INFORMATION SUPPLIED -
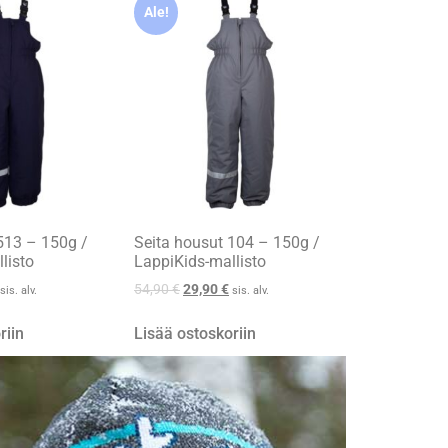
Ale!
513 – 150g /
Seita housut 104 – 150g /
listo
LappiKids-mallisto
54,90
€
29,90
€
sis. alv.
sis. alv.
riin
Lisää ostoskoriin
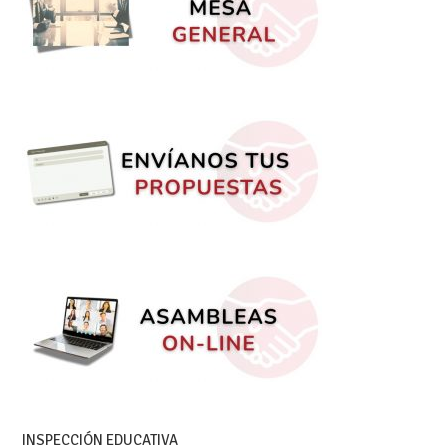
INSPECCIÓN EDUCATIVA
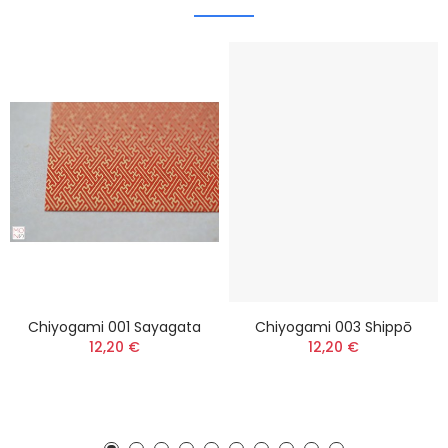
Chiyogami 001 Sayagata
Chiyogami 003 Shippō
12,20 €
12,20 €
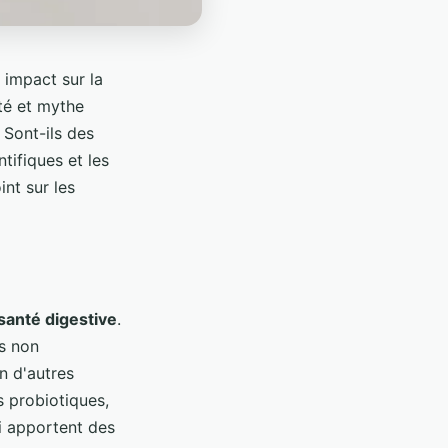
 impact sur la
ité et mythe
 Sont-ils des
tifiques et les
int sur les
santé digestive
.
es non
n d'autres
s probiotiques,
i apportent des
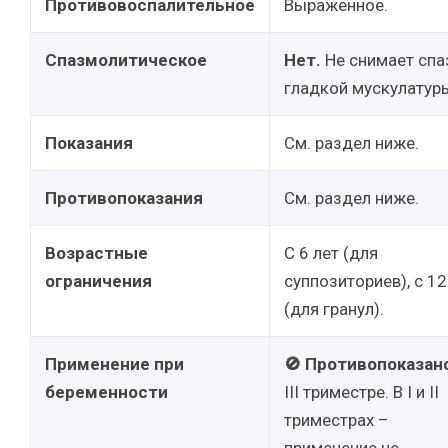
Противовоспалительное
Выраженное.
Спазмолитическое
Нет.
Не снимает сп
гладкой мускулатур
Показания
См. раздел ниже.
Противопоказания
См. раздел ниже.
Возрастные
С 6 лет (для
ограничения
суппозиториев), с 12
(для гранул).
Применение при
🚫 Противопоказан
беременности
III триместре. В I и II
триместрах –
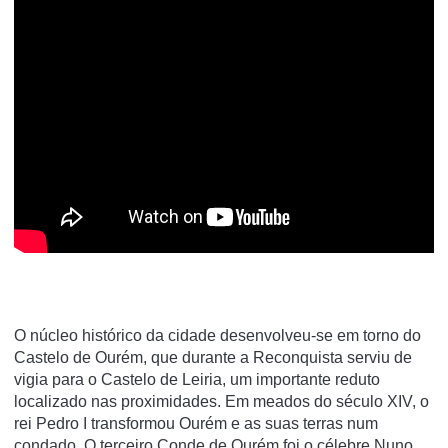
O núcleo histórico da cidade desenvolveu-se em torno do
Castelo de Ourém, que durante a Reconquista serviu de
vigia para o Castelo de Leiria, um importante reduto
localizado nas proximidades. Em meados do século XIV, o
rei Pedro I transformou Ourém e as suas terras num
condado. O terceiro Conde de Ourém foi o célebre Nuno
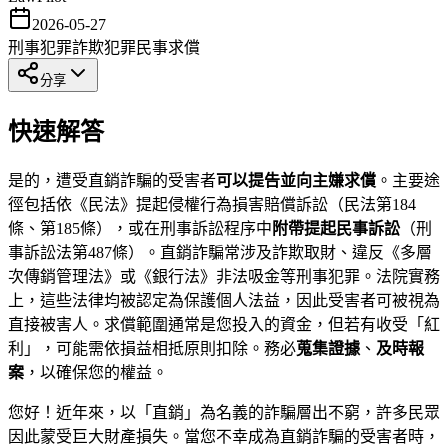
2026-05-27
刑事犯罪
詐欺犯罪
民事求償
分享
快速解答
是的，遭受直銷詐騙的受害者
可以提告並向主嫌求償
。主要途
徑包括依《民法》提起侵權行為損害賠償訴訟（民法第184
條、第185條），或在刑事訴訟程序中
附帶提起民事訴訟
（刑
事訴訟法第487條）。直銷詐騙常涉及詐欺取財、違反《多層
次傳銷管理法》或《銀行法》非法吸金等刑事犯罪。法院實務
上，這些法律均被認定為保護個人法益，因此受害者可被視為
直接被害人。求償範圍通常是您投入的資金，但若有收受「紅
利」，可能需依損益相抵原則扣除。務必
蒐集證據
、
及時報
案
，以確保您的權益。
您好！近年來，以「直銷」為名義的詐騙層出不窮，許多民眾
因此蒙受巨大財產損失。當您不幸成為直銷詐騙的受害者時，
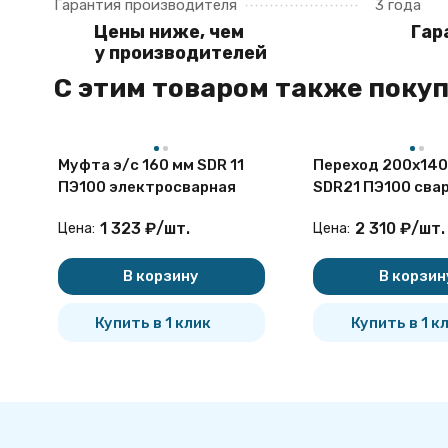
Гарантия производителя
3 года
Цены ниже, чем
Гар
у производителей
C этим товаром также поку
Муфта э/с 160 мм SDR 11
Переход 200х140
ПЭ100 электросварная
SDR21 ПЭ100 сва
1 323
₽
/
шт.
2 310
₽
/
шт.
Цена:
Цена:
В корзину
В корзин
Купить в 1 клик
Купить в 1 к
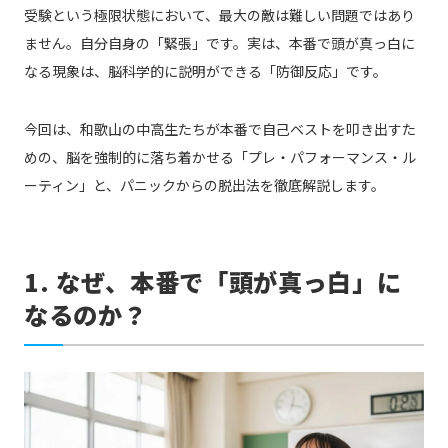
受験という極限状態において、最大の敵は難しい問題ではあり
ません。自分自身の「緊張」です。実は、本番で頭が真っ白に
なる現象は、脳科学的に説明ができる「防御反応」です。
今回は、和歌山の中高生たちが本番で自己ベストを叩き出すた
めの、脳を強制的に落ち着かせる「プレ・パフォーマンス・ル
ーティン」と、パニックからの脱出法を徹底解説します。
1. なぜ、本番で「頭が真っ白」に
なるのか？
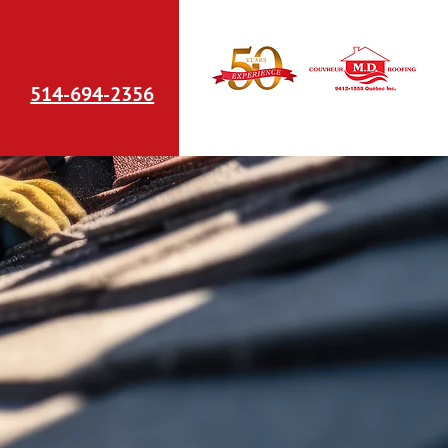
514-694-2356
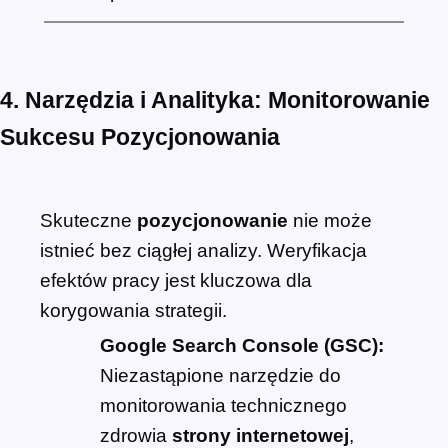
4. Narzędzia i Analityka: Monitorowanie
Sukcesu Pozycjonowania
Skuteczne
pozycjonowanie
nie może
istnieć bez ciągłej analizy. Weryfikacja
efektów pracy jest kluczowa dla
korygowania strategii.
Google Search Console (GSC):
Niezastąpione narzędzie do
monitorowania technicznego
zdrowia
strony internetowej
,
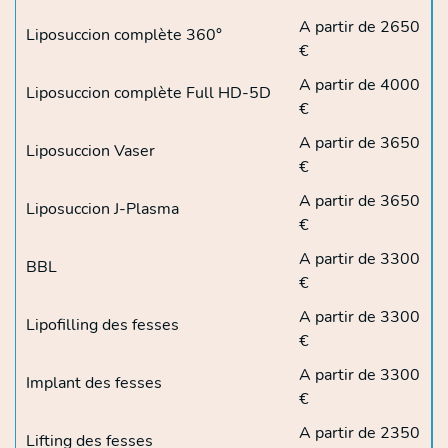
A partir de 2650
Liposuccion complète 360°
€
A partir de 4000
Liposuccion complète Full HD-5D
€
A partir de 3650
Liposuccion Vaser
€
A partir de 3650
Liposuccion J-Plasma
€
A partir de 3300
BBL
€
A partir de 3300
Lipofilling des fesses
€
A partir de 3300
Implant des fesses
€
A partir de 2350
Lifting des fesses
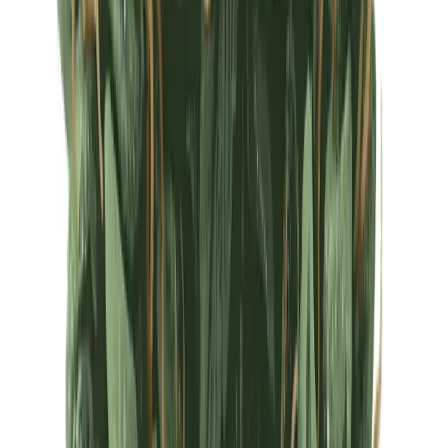
Ärzte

ASSIGNMENT -
Retype each record exactly as it stands, but do not include the pictures.

FINAL ANSWER -
Ale!
513 – 150g /
Seita housut 104 – 150g /
listo
LappiKids-mallisto
54,90
€
29,90
€
sis. alv.
sis. alv.
riin
Lisää ostoskoriin
INSPECCIÓN EDUCATIVA
Chiyogami 001 Sayagata
Chiyogami 003 Shippō
12,20 €
12,20 €
 impact sur la
ité et mythe
 Sont-ils des
tifiques et les
int sur les
santé digestive
.
es non
n d'autres
s probiotiques,
i apportent des
Противовоспалительное
Выраженное.
Спазмолитическое
Нет.
Не снимает сп
гладкой мускулатур
Показания
См. раздел ниже.
Противопоказания
См. раздел ниже.
Возрастные
С 6 лет (для
ограничения
суппозиториев), с 12
(для гранул).
Применение при
🚫 Противопоказан
беременности
III триместре. В I и II
триместрах –
O núcleo histórico da cidade desenvolveu-se em torno do
Castelo de Ourém, que durante a Reconquista serviu de
vigia para o Castelo de Leiria, um importante reduto
localizado nas proximidades. Em meados do século XIV, o
rei Pedro I transformou Ourém e as suas terras num
condado. O terceiro Conde de Ourém foi o célebre Nuno
2026-05-27
刑事犯罪
詐欺犯罪
民事求償
分享
快速解答
是的，遭受直銷詐騙的受害者
可以提告並向主嫌求償
。主要途
徑包括依《民法》提起侵權行為損害賠償訴訟（民法第184
條、第185條），或在刑事訴訟程序中
附帶提起民事訴訟
（刑
事訴訟法第487條）。直銷詐騙常涉及詐欺取財、違反《多層
次傳銷管理法》或《銀行法》非法吸金等刑事犯罪。法院實務
上，這些法律均被認定為保護個人法益，因此受害者可被視為
直接被害人。求償範圍通常是您投入的資金，但若有收受「紅
利」，可能需依損益相抵原則扣除。務必
蒐集證據
、
及時報
案
，以確保您的權益。
您好！近年來，以「直銷」為名義的詐騙層出不窮，許多民眾
因此蒙受巨大財產損失。當您不幸成為直銷詐騙的受害者時，
Гарантия производителя
3 года
Цены ниже, чем
Гар
у производителей
C этим товаром также поку
Муфта э/с 160 мм SDR 11
Переход 200х140
ПЭ100 электросварная
SDR21 ПЭ100 сва
1 323
₽
/
шт.
2 310
₽
/
шт.
Цена:
Цена:
В корзину
В корзин
Купить в 1 клик
Купить в 1 к
受験という極限状態において、最大の敵は難しい問題ではあり
ません。自分自身の「緊張」です。実は、本番で頭が真っ白に
なる現象は、脳科学的に説明ができる「防御反応」です。
今回は、和歌山の中高生たちが本番で自己ベストを叩き出すた
めの、脳を強制的に落ち着かせる「プレ・パフォーマンス・ル
ーティン」と、パニックからの脱出法を徹底解説します。
1. なぜ、本番で「頭が真っ白」に
なるのか？
514-694-2356
4. Narzędzia i Analityka: Monitorowanie
Sukcesu Pozycjonowania
Skuteczne
pozycjonowanie
nie może
istnieć bez ciągłej analizy. Weryfikacja
efektów pracy jest kluczowa dla
korygowania strategii.
Google Search Console (GSC):
Niezastąpione narzędzie do
monitorowania technicznego
zdrowia
strony internetowej
,
A partir de 2650
Liposuccion complète 360°
€
A partir de 4000
Liposuccion complète Full HD-5D
€
A partir de 3650
Liposuccion Vaser
€
A partir de 3650
Liposuccion J-Plasma
€
A partir de 3300
BBL
€
A partir de 3300
Lipofilling des fesses
€
A partir de 3300
Implant des fesses
€
A partir de 2350
Lifting des fesses
Ärzte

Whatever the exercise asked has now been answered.